Home India Corner ISRO Offers E-Vehicle Cell Technology for ₹1 crore

ISRO Offers E-Vehicle Cell Technology for ₹1 crore


To help give a boost to the Centre government’s e-vehicle green project, the Indian Space Research Organisation (ISRO) has decided to offer the manufacturing and technology industries its indigenously developed lithium-ion cell technology for a cost of ₹1 crore to be used in automobiles. The initiative, it is hoped, will help promote the government’s ‘zero emission policy’.

In an interview with the Times of India, ISRO Chairman K. Sivan said, “ISRO in close coordination with the Nitin Gadkari-led road and transport ministry and Niti Aayog, has been working on the process of technology transfer for the last one year. Now, any genuine Indian company which is qualified, and has the capability to mass-produce lithium-ion cells, will be transferred the technology for ₹1 crore. Being a sophisticated technology, we have to be careful in choosing the industrial house.”
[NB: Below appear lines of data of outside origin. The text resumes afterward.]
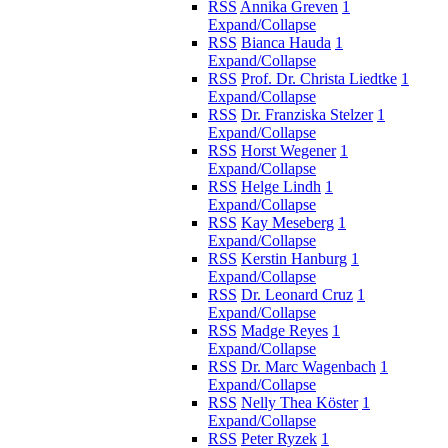
RSS
Annika Greven
1
Expand/Collapse
RSS
Bianca Hauda
1
Expand/Collapse
RSS
Prof. Dr. Christa Liedtke
1
Expand/Collapse
RSS
Dr. Franziska Stelzer
1
Expand/Collapse
RSS
Horst Wegener
1
Expand/Collapse
RSS
Helge Lindh
1
Expand/Collapse
RSS
Kay Meseberg
1
Expand/Collapse
RSS
Kerstin Hanburg
1
Expand/Collapse
RSS
Dr. Leonard Cruz
1
Expand/Collapse
RSS
Madge Reyes
1
Expand/Collapse
RSS
Dr. Marc Wagenbach
1
Expand/Collapse
RSS
Nelly Thea Köster
1
Expand/Collapse
RSS
Peter Ryzek
1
Sivan clarified that, “Foreign companies will not be given the technology and the patent for it will remain with ISRO”. He hopes that the “technology transfer process will be completed in a month”.

ISRO’s Vikram Sarabhai Space Centre in Thiruvananthapuram, which has developed the lithium-ion cells, will transfer the technology for this project to the successful company, in order to help it establish production facilities that will produce cells of varying size, capacity, energy density, and power density, to cater to the entire spectrum of power storage requirements.

According to the ISRO Chief, “In March, ISRO signed a technology transfer agreement with BHEL for manufacture of 10,000 space-grade cells per year for space applications. These space-grade cells are different from the ones to be used for automobiles. In fact, the automobile cells are cheaper than space-grade cells, which will help bring down the cost of e-vehicles.”

On e-vehicle cells, Sivan said, “ISRO has developed four types of cells—1.5Ah, 5Ah, 50Ah, and 100Ah. Out of the four cells, the agency had allowed Automotive Research Association of India (ARAI) to use 50Ah and 100Ah cells for developing prototypes of an e-scooter and an e-car, respectively. ARAI was satisfied with the performance of these prototypes.”